[[ Information shown, beginning ]]

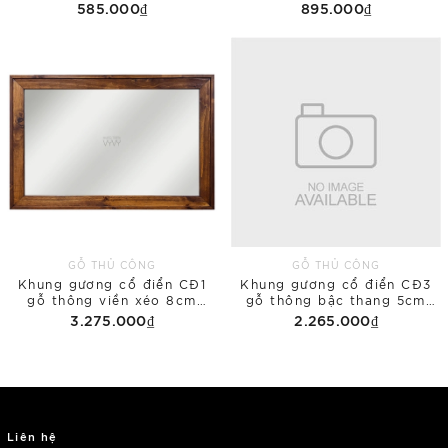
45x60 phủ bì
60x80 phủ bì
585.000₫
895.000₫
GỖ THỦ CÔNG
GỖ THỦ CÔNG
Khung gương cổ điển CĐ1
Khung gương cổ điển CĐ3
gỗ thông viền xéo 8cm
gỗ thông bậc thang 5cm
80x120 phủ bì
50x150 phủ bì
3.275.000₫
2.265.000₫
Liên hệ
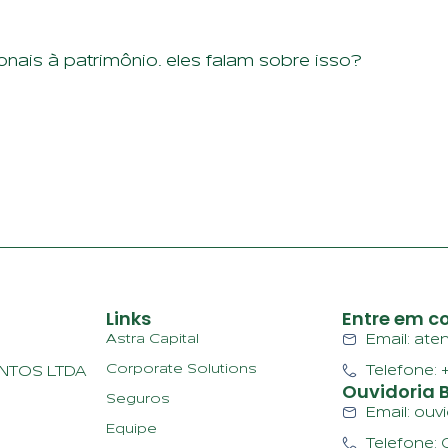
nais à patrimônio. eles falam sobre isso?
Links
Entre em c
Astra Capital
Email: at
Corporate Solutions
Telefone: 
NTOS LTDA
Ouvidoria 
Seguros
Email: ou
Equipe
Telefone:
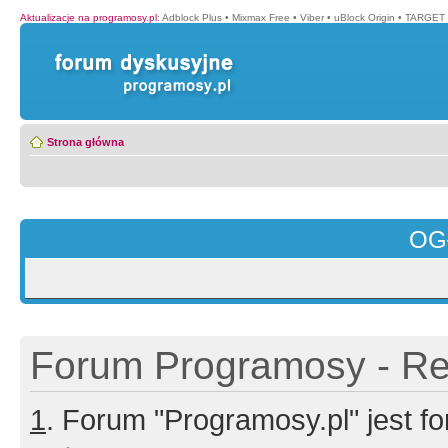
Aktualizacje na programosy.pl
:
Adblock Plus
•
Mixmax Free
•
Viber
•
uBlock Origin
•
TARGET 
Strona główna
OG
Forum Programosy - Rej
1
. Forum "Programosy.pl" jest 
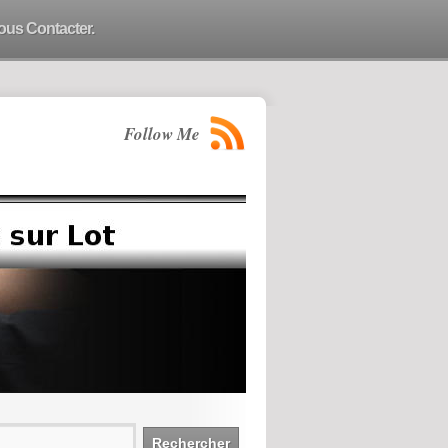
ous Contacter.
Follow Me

[[ Information shown, end ]]
[[ Information shown, beginning ]]

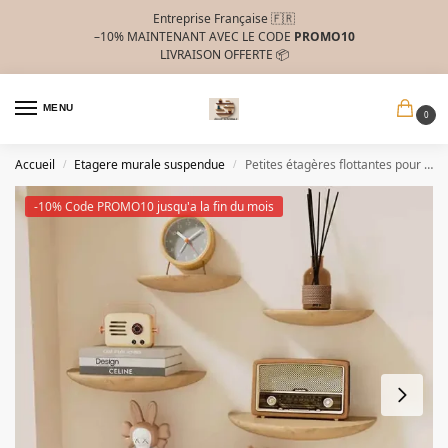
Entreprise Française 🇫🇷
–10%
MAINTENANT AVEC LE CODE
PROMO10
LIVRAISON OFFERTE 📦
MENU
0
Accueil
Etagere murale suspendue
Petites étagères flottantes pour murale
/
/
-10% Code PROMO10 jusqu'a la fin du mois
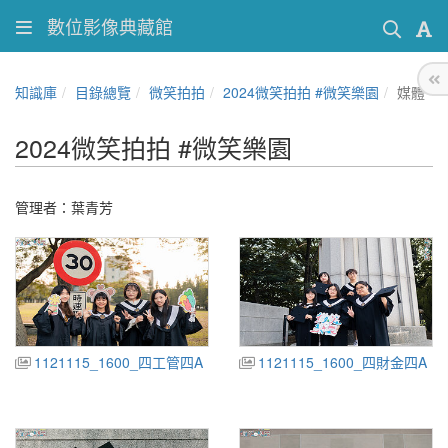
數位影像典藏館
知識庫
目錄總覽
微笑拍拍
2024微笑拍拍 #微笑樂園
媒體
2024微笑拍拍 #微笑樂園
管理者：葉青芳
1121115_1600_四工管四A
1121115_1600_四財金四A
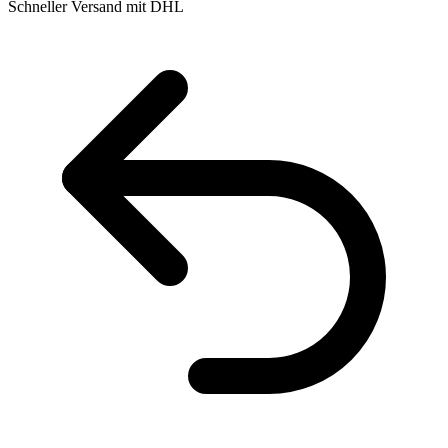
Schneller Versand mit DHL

[[ Information shown, end ]]
[[ Information shown, beginning ]]

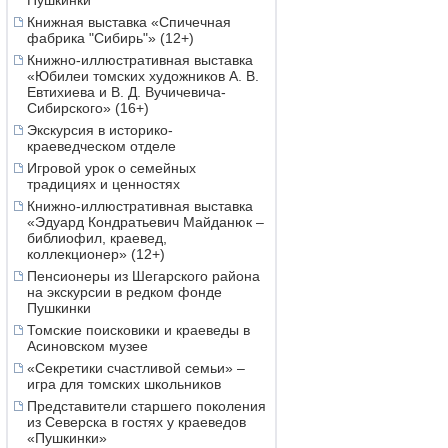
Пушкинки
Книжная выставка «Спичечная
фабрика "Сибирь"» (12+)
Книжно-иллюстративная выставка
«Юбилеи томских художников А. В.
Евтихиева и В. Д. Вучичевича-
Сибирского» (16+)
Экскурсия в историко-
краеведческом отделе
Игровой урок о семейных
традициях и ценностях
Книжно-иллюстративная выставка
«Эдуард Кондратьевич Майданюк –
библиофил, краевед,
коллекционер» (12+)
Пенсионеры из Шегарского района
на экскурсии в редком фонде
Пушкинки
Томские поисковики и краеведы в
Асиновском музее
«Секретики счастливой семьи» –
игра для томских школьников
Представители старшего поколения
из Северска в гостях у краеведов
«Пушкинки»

[[ Information shown, end ]]

Count the lines in the records above that contain the word "gương", and report only that number.

▶ Task output: 2